“Büyükannesinin Öyküleri” resmi güvenilirliği, görüntünün doğruluğu ile dikkat çekiyor. Köyün kendisi olan sanatçı, hiç kimse gibi köylü yaşamını bilmiyor ve anlamıyordu. Sıkı çalışma, yetersiz sevinçler, seyrek dinlenme, tüm bunlar kendi kaderinin bir parçasıydı.
Her biri kendi katkısını taşıdı – erkekler sert, fiziksel işlerle başa çıktılar, kadınlar evi kendilerine sürüklediler ve işteki erkeklerin gerisinde kalmadılar. Çocuklar için birçok endişe vardı – küçük yaşlardan itibaren, anneliklerde, asistanlarda, ne kadar sevinç ve dikkatsiz oyunlar var? Ve ne zaman oynanır, eğer ebeveynler sırtlarını karanlıkta bükerse.
Yaşlı erkekler ve yaşlı kadınlar da – evin geri kalanında hayatı kolaylaştırabileceği için – su ve yakacak odun getirmeniz gereken yemek pişirmek ve kuvvetler aynı değildir.
Ve büyükannenin masallarının zor akşamlar geride kaldığı, barış ve huzurun geldiği kıymıklarla karanlık akşamlar olması neşeliydi.
Resmin merkezinde, parlak bir nokta yaşlı bir kadının yüzünü vurgular – bir hikaye anlatıcısı. Bakışları düşünceli, muhtemelen katlandığını görüyor.
Eller yorgun bir şekilde önlük üzerine koydu, zor bir gün geçirdi, ama şimdi bir peri masalı dökülüyor ve çocuklar bu kurguya inanıyor. Mutluluk kuşlarının ne kadar nadiren uçtuğunu bilir, bu yüzden bakış soyu tükenir ve bütün görünüm alçakgönüllülük ve kayıtsızlığı ifade eder, ancak çocukların bağlantısız gözleri kapanmasına izin vermez.
Görünüşe göre sadece çocukların yaşlı kadının hikayesi ile büyülü dünyalara götürülmedi. İşte genç bir kadın, yanağını destekliyor, bir peri masalı ilgiyle dinliyor.

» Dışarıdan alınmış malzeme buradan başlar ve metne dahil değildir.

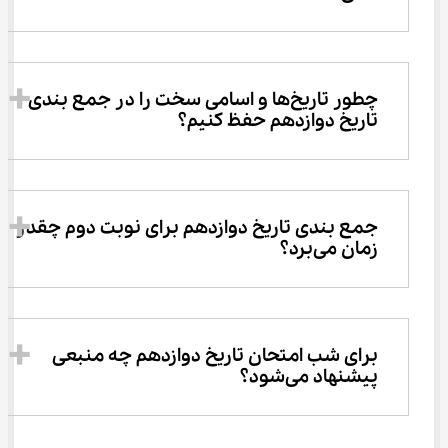
چطور تاریخ‌ها و اسامی سخت را در جمع بندی 
تاریخ دوازدهم حفظ کنیم؟
جمع بندی تاریخ دوازدهم برای نوبت دوم چقدر 
زمان می‌برد؟
برای شب امتحان تاریخ دوازدهم چه منبعی 
پیشنهاد می‌شود؟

Anne bebeğini besleyen düşünceli oldu. Belki de hayatını ve asla gerçekleşmeye mahkum olmayan muhteşem olanı karşılaştırır?
Kapıda duran genç adam bile bir an durdu. Masallara inanmaz, ama. Ya böyle bir şey varsa? Ve sadece yaşlı adam işi ile meşgul. Çok yaşıyordu, ne kendisinin ne de ailesinin büyülü bir şey beklemediğini biliyor.